The Sea-Drake’s Hoard
[The second Ysmriti is an ancient oar-song concerning the Dreaded Bomundl, Dragon of the Sea - one that is sung to this day by sailors on the Sea of Ghosts. True to Nordic form, the song is eye-wateringly crass and given to quite pornographic descriptions of both sex and violence, which goes some way to explaining its enduring popularity. Bomundl was an Atmoran fleet-jarl and reaver whose ships followed Ysgramor out of Jylkurfyk, but rather than remain in the north he chose to raid down the western coast of Tamriel. For the fury of the storms he can Shout and for his celebrated atrocities against the Sea Elves of Pyandonea, he is given the knowing of Ysmir. The song itself, legend goes, will reveal the location of Bomundl’s improbable hoard, though not even the Woodland Man has sung it under the right stars and on the right wind, and thus the treasure remains unclaimed.]

76 Oaths of the Wolf-Pants
[The third Ysmriti is a recitation of oaths that were, so the tradition goes, sworn upon the famous breeches of High King Harald Hairy-Breeks. Like Ysgramor and Bomundl, Harald was a mythic Atmoran who came to Tamriel during the time of the Return, although he alone survived from myth into the historical record. The knowing of Ysmir is conferred upon him as the seventy-sixth oath, sworn by Shor himself as the increasingly-improbable pledges of Harald’s seventy-five thanes, jarls and kings - and the attendant howling of his trousers - supposedly draw the dead god’s notice. Harald’s reign notably encompasses the final purging of the Snow Elves from Skyrim.]

Shor’s Tongue
[The fourth Ysmriti concerns High King Wulfharth, famous Nordic ruler and, until Talos, best-known of the Ysmirs. The song relates his accession to the throne of the Old Empire and how he comes by the knowing of Ysmir. Supposedly the strength of his thu’um is so great that he cannot verbally take the oaths of office, and his first act as High King is to Shout the Alessians out of Skyrim. For his deeds, and ashamed “for so long indulging the monkey”, his vassals acclaim him the Tongue of Shor’s own warband and the Ysmir of their age. There exists another obscure song which poetically vindicates their devotion, with Wulfharth’s dying Shout - recorded as “Licking the Devils from the Great Dead Mouth” - giving his dead self form as the literal tongue of Shor during the final invasion of Morrowind.]

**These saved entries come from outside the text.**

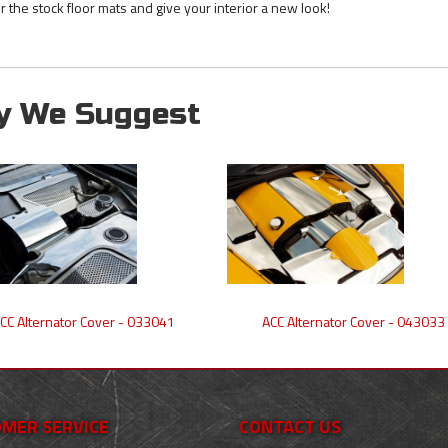
r the stock floor mats and give your interior a new look!
y We Suggest
CC Alternator Cover - 033041
ACC Alternator Cover - 043033
MER SERVICE
CONTACT US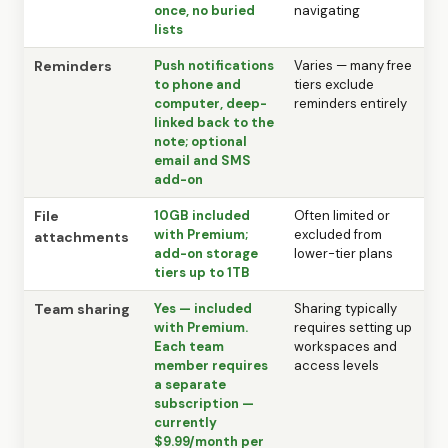
once, no buried
navigating
lists
Reminders
Push notifications
Varies — many free
to phone and
tiers exclude
computer, deep-
reminders entirely
linked back to the
note; optional
email and SMS
add-on
File
10GB included
Often limited or
with Premium;
excluded from
attachments
add-on storage
lower-tier plans
tiers up to 1TB
Team sharing
Yes — included
Sharing typically
with Premium.
requires setting up
Each team
workspaces and
member requires
access levels
a separate
subscription —
currently
$9.99/month per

[The fifth Ysmriti is a song of Talos, told in the neo-Nordic style popular in the Bards College of Haafingar (and generally unpopular beyond). Nonetheless, it is the first and thus seminal song of Tiber Septim’s conquests, which has earned its disjointed and shouty lines a place in the Ysmrithic tradition. Talos is the dragon-headed scion of Atmora, followed on his solitary journey from the Nords’ ancient home by a mighty stormcloud that seemingly - the song is decidedly abstract - serves to tether him to the fury of the gods. Upon taking the Ruby Throne, the knowing of Ysmir slips through the slit in his voiceless throat and all Nords know that he is truly the exalted of Shor. Talos achieved the unthinkable in shattering the twin elven bastions of Morrowind and the Aldmeri Dominion, forever subjugating the races of elves to a son of the Sky.]